STAMFORD — The Vermont Fish and Wildlife Department had good news and bad news for a local hunter in December.
The good news was that the large, trophy-antlered whitetail buck that Jim Smith, 47, of Stamford, had harvested in Stamford was the largest taken in Vermont in more than 20 years.
The bad news was that the buck was taken a day after the 2012 rifle season ended so instead of congratulations, Smith is now facing criminal charges for which he is scheduled to be arraigned in Bennington criminal court Feb. 11.
In a press release, officials with the department said someone had witnessed Smith removing the 10-point buck from the woods Nov. 26 and then tipped them off.
There was no record of the deer being reported so Vermont Game Wardens Richard Watkin, Kelly Price and David Taddei conducted an investigation.
During an interview Dec. 19, Smith admitted to killing the deer the day after rifle season ended but said he had mistakenly believed the season was still open, wardens said. The antlers, meat and hide were seized by wardens.
Smith has been cited to appear in court for taking a deer during the closed season. If convicted, he could be sentenced to 60 days in prison, lose his right to hunt, fish and trap in Vermont for up to three years and be fined up to $3,000.
Curtis Smiley, a lieutenant with the Fish and Wildlife’s enforcement division, and president of the Vermont Big Game Trophy Club, said the buck would have boasted a Boone and Crockett Club score of 165 2/8 gross. The Boone and Crockett Club is a national conservation organization, the keeper of North American big game records and the creators of a standardized scoring system.
According to Keith Balfourd, B&C marketing director, the score would make it the fifth- or sixth-largest buck reported from Vermont since the scoring system began almost 100 years ago.
The minimum score to make the B&C Awards book is 160 inches. To make the B&C’s “Records of North American Big Game” record book, the antlers must score 170 inches.
Vermont doesn’t historically produce big-racked, white-tailed deer and there are only 13 in Boone and Crockett’s record books, Balfourd said.
Watkin said he agreed with the characterization that the deer would have been a “once in a lifetime” deer especially in Vermont.
The buck could still be entered into the record books if it’s submitted by the state, but the name of the hunter, if he is convicted of taking the deer illegally, will not appear. The value of listing the buck would be for tracking the deer population and conservation efforts in Bennington County.
Balfourd said the people of Bennington County should take some pride in their management of public land because a deer would not grow so large unless the habitat was being well-managed.

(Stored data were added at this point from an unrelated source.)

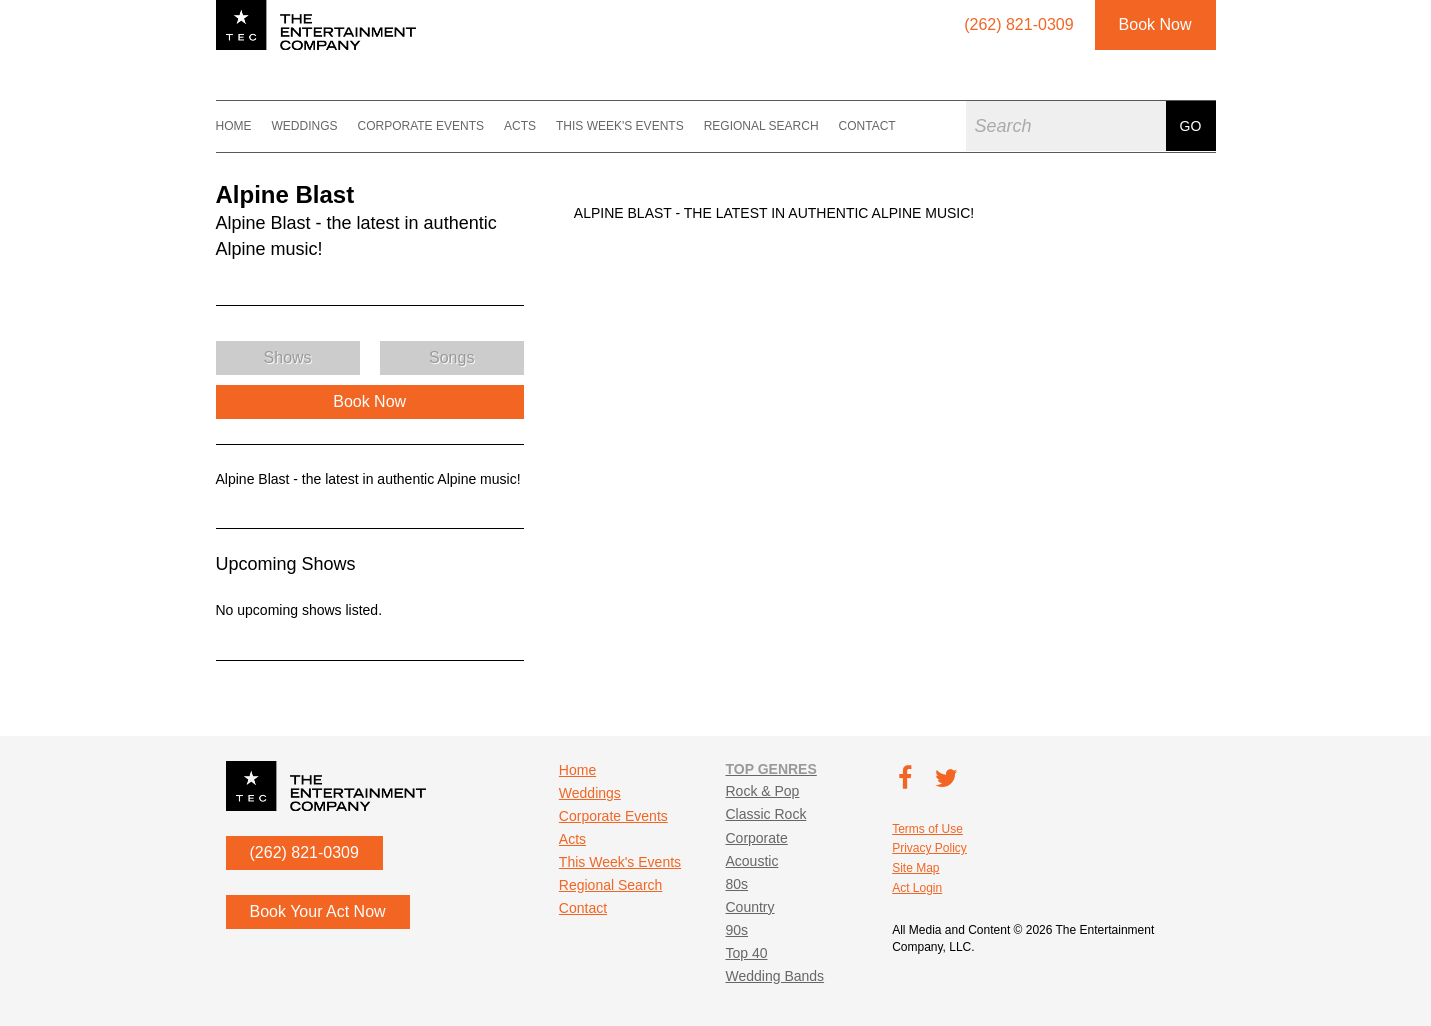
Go (1191, 126)
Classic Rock (765, 814)
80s (736, 884)
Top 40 (746, 953)
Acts (520, 126)
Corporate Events (421, 126)
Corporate (756, 838)
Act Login (917, 888)
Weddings (305, 126)
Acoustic (751, 861)
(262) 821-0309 (304, 852)
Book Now (1155, 24)
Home (234, 126)
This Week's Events (620, 126)
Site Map (915, 868)
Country (749, 907)
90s (736, 930)
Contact (867, 126)
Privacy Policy (929, 848)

Officials with Fish & Wildlife’s enforcement division said they couldn’t provide much more information about the incident because it is a pending criminal matter but Chief Warden Col. David LeCours said on Tuesday there was no evidence that any other illegal means of taking game, such as using a spotlight or shooting from the road, was involved in the alleged incident.
LeCours said Smith didn’t have any previous violations on his hunting record.
According to LeCours, most hunters are very aware of when the hunting season begins and ends.
“Anyone who hunts deer any length of time in Vermont for rifle deer hunting knows that the season ends on the Sunday after Thanksgiving day as it did this year,” he said.
State game wardens asked that people who see or hear activity that might be illegal, call their local Vermont State Police barracks or call Operation Game Thief at 800-752-5378.